WebApplicationContextへの参照を取得したら、名前またはタイプでBeanを取得できます。ほとんどの開発者は、Beanを名前で取得し、実装されたインターフェースの1つにキャストします。

幸いなことに、このセクションのほとんどのフレームワークには、Beanを検索する簡単な方法があります。SpringコンテナーからBeanを簡単に取得できるだけでなく、コントローラーで依存性注入を使用することもできます。各Webフレームワークセクションには、特定の統合戦略の詳細があります。

5.2. JSF

JavaServer Faces(JSF)は、JCPの標準コンポーネントベースのイベント駆動型Webユーザーインターフェースフレームワークです。Java EEの傘の公式な部分ですが、個別に使用することもできます。TomcatにMojarraまたはMyFacesを埋め込むことにより。
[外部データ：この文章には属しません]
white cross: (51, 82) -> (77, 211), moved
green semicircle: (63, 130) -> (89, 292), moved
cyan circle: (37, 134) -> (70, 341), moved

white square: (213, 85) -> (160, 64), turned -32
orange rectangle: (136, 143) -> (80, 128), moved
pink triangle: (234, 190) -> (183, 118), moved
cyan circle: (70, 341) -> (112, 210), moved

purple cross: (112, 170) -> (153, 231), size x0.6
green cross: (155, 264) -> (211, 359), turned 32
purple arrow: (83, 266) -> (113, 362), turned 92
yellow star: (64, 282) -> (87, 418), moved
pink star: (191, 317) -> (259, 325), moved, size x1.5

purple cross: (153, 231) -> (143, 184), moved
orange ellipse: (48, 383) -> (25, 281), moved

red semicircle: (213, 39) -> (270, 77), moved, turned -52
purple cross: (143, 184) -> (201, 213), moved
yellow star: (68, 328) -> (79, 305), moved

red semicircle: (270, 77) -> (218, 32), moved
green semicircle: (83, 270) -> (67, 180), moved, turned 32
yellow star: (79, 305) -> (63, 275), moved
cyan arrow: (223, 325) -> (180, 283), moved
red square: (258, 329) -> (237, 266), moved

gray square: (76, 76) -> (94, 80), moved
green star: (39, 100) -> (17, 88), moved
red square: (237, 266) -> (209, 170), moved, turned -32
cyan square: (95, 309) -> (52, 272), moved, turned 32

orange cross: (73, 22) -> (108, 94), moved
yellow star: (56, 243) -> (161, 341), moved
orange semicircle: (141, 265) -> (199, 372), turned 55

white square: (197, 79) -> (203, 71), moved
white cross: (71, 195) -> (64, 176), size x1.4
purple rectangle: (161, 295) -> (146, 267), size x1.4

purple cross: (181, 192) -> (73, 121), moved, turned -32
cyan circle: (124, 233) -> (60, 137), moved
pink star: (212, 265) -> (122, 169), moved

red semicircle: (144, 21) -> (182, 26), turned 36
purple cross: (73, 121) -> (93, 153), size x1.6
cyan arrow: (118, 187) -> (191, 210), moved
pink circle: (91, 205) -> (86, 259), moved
JSFの最近のバージョンは、アプリケーションサーバーのCDIインフラストラクチャと密接に結びついており、新しいJSF機能の一部はそのような環境でのみ機能することに注意してください。SpringのJSFサポートはこれ以上積極的に進化せず、主に古いJSFベースのアプリケーションを近代化する際の移行目的で存在します。
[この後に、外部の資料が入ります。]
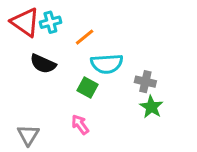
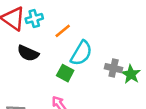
cyan semicircle: (107, 64) -> (81, 53), turned -55
green star: (151, 107) -> (131, 74), moved

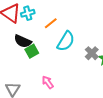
gray cross: (114, 68) -> (92, 53), turned 32
green square: (65, 73) -> (32, 51), moved, turned 32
SpringのJSF統合の重要な要素は、JSF ELResolver メカニズムです。

5.2.1. Spring Beanリゾルバー

SpringBeanFacesELResolver はJSF準拠の ELResolver 実装であり、JSFおよびJSPで使用される標準の統一ELと統合されます。まずSpringの「ビジネスコンテキスト」 WebApplicationContext に委譲され、次に基盤となるJSF実装のデフォルトリゾルバーに委譲されます。

設定に関しては、次の例に示すように、JSF faces-context.xml ファイルで SpringBeanFacesELResolver を定義できます。

<faces-config>
    <application>
        <el-resolver>org.springframework.web.jsf.el.SpringBeanFacesELResolver</el-resolver>
        ...
    </application>
</faces-config>

5.2.2. FacesContextUtilsを使用する

カスタム ELResolver は、プロパティを faces-config.xmlのBeanにマッピングするときにうまく機能しますが、場合によっては、明示的にBeanを取得する必要があります。 FacesContextUtils (Javadoc) クラスはこれを簡単にします。 WebApplicationContextUtilsと似ていますが、ServletContext パラメーターではなく FacesContext パラメーターを使用する点が異なります。
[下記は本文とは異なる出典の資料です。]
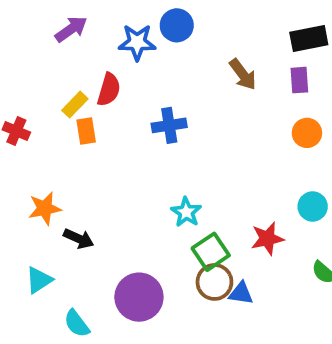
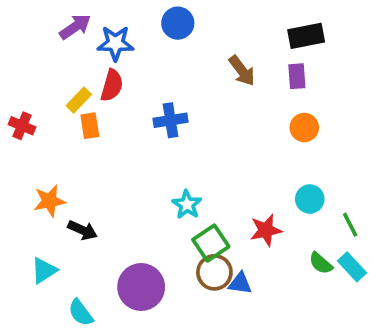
blue star: (137, 42) -> (115, 43), moved

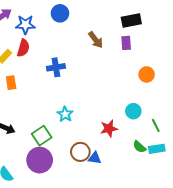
orange rectangle: (90, 126) -> (11, 83), moved
orange circle: (304, 128) -> (147, 74), moved
green square: (211, 243) -> (42, 136), moved
cyan rectangle: (352, 267) -> (157, 149), turned -56

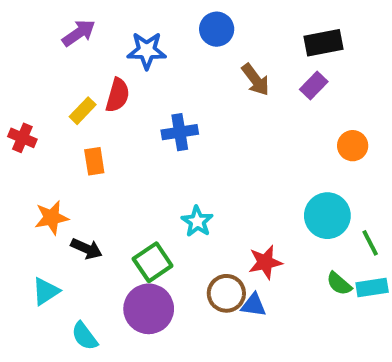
blue circle: (60, 13) -> (217, 29), moved
blue star: (25, 25) -> (147, 51), moved
purple rectangle: (126, 43) -> (314, 85), turned 48
cyan circle: (133, 111) -> (327, 216), size x1.5
red star: (109, 128) -> (265, 262), moved

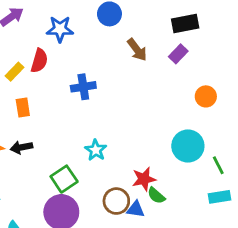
black arrow: (87, 249) -> (21, 147), moved, turned 145
green semicircle: (339, 284) -> (156, 196), moved

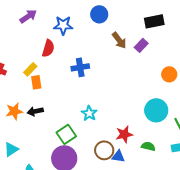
purple rectangle: (178, 54) -> (141, 45), moved
yellow rectangle: (15, 72) -> (30, 69), moved
green semicircle: (156, 196) -> (148, 146), moved, turned 152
次の例は、FacesContextUtilsの使用方法を示しています。

ApplicationContext ctx = FacesContextUtils.getWebApplicationContext(FacesContext.getCurrentInstance());

5.3. Apache Struts 2.x

クレイグMcClanahanが発明したStruts(英語) は、ApacheソフトウェアFoundationがホストするオープンソースプロジェクトです。当時、JSP /サーブレットのプログラミングパラダイムを大幅に簡素化し、独自のフレームワークを使用していた多くの開発者を獲得しました。プログラミングモデルを簡素化し、オープンソース(したがって、ビールのように無料)であり、JavaのWeb開発者の間でプロジェクトが成長し、人気を博した大きなコミュニティがありました。

元のStruts 1.xの後継として、Struts 2.xと、組み込みのSpring統合用のStruts提供のSpringプラグイン(Apache) を確認してください。

5.4. Apache Tapestry 5.x

Tapestry(Apache) は、「Javaで動的、堅牢、スケーラブルなWebアプリケーションを作成するためのコンポーネント指向のフレームワークです。」

Springには独自の強力なWebレイヤーがありますが、WebユーザーインターフェースにTapestryを、下位レイヤーにSpringコンテナーを組み合わせて使用することにより、エンタープライズJavaアプリケーションを構築することには多くのユニークな利点があります。

詳細については、TapestryのSpring専用の統合モジュール(Apache) を参照してください。

5.5. さらなるリソース

次のリンクは、この章で説明されているさまざまなWebフレームワークに関する詳細なリソースに移動します。

Unofficial Translation by spring.pleiades.io. See the original content.